A claridade incomodava, por isso ele virou-se para a parede, resmungando. Dormira bem, mas que mal havia em mais um pouco de descanso? Seu corpo implorava por uma cama macia e seca há dias. Acomodando-se melhor, puxou as cobertas para cima da cabeça. "Assim está bem melhor!"
Sua parte consciente estava quase sendo convencida a relaxar... "Hum... Talvez eles sirvam café depois das dez..."
CLICK. CLICK.
- Com licença. – um guincho estridente e alto ressoou da porta aberta. – Com licença! – mais alto. – C-O-M L-I-C-E-N-Ç-A! – um berro.
Convencido de que quem quer que fosse não pararia de perturbar, o loiro abriu os olhos cinzentos de mal-humor.
- Vá embora. – sibilou. – Não vê que eu não quero ser incomodado?
- Tro... trou... trouxe o seu café, senhor. Senhora pede e Winky obedece, mesmo que Winky seja atirada escada abaixo por bruxo mal-agradecido.
- Será que não se tem senso por aqui? – Draco sentou-se, fuzilando a elfa doméstica. – Não, não tem. Como poderia? É a casa do Potter.
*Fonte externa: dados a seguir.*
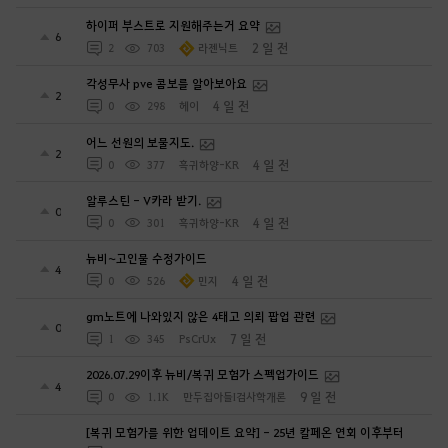
하이퍼 부스트로 지원해주는거 요약
6
2 일 전
2
703
라젠닉트
각성무사 pve 콤보를 알아보아요
2
4 일 전
0
298
헤이
어느 선원의 보물지도.
2
4 일 전
0
377
흑귀하양-KR
알루스틴 - V카라 받기.
0
4 일 전
0
301
흑귀하양-KR
뉴비~고인물 수정가이드
4
4 일 전
0
526
민지
gm노트에 나와있지 않은 4태고 의뢰 팝업 관련
0
7 일 전
1
345
PsCrUx
2026.07.29이후 뉴비/복귀 모험가 스펙업가이드
4
9 일 전
0
1.1K
만두집아들I검사학개론
[복귀 모험가를 위한 업데이트 요약] - 25년 칼페온 연회 이후부터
Deixe a porcaria da bandeja sobre o criado e suma.
Trinta minutos depois, o próprio dono da casa veio levá-lo ao banheiro. Propositalmente, demorou bastante, esperando enfurecer Potter. Entretanto, ele estava tranqüilo, apoiado na parede em frente, comendo uma maçã e sorrindo maliciosamente.
- Terminou de passar todos os cremes, Malfoy?
- Só encontrei os seus, Potter. – rebateu, em igual tonalidade jocosa.
- Interrogatório. Escritório virtual. – apontou para uma porta aberta no outro extremo do corredor. – Você primeiro.
- Ora, certamente serei condenado. – a voz de tédio chamou a atenção dos ocupantes do tal escritório. Sorriu com desdém. – Afinal, isso é uma reunião familiar, não um interrogatório.
De fato. Além dos Potter havia Black, Hunter, Lupin, Snape e dois aurores com distintivos da Federação – um deles era Virgínia - , e uma esteno-bruxa, chamada para registrar o depoimento com sua pena de repetição ultra-rápida.
- Onde estão seus fiéis escudeiros, Potter?
- Caçando a sua amiguinha, Malfoy. Sente-se. – indicou a cadeira no centro da sala.
- Vamos começar. – Lupin anunciou e todos tomaram seus lugares. – Nome?
- Você sabe meu nome, lobisomem. – o loiro arrastava a voz.
- Nome? – suspirou.
- Draco Malfoy.
- Idade?
- 25 anos.
- Ocupação?
- O que é isso? Cadastro de supermercado trouxa?
- Ocupação? – Lupin aumentou o tom, sugerindo que sua paciência estava no fim.
- Seção de importação e exportação de artigos mágicos no Gringotes... "E" raptor de filha de aurores grifinórios ridículos.
- Ótimo começo, Malfoy. – Black rugiu. A Potter tinha sérias dificuldades em mantê-lo sentado. – Você pode começar contando a razão do seqüestro.
- ...
- A lei permite utilizar o Veritasserum, Sr. Malfoy. – Snape sugeriu, em seu tom baixo e perigoso. – Em casos onde não conseguimos a devida 'colaboração'.
- Se me recordo, Sr. Snape, foi o senhor quem me aconselhou a não ceder ao inimigo. Quem me garante que depois não serei descartado?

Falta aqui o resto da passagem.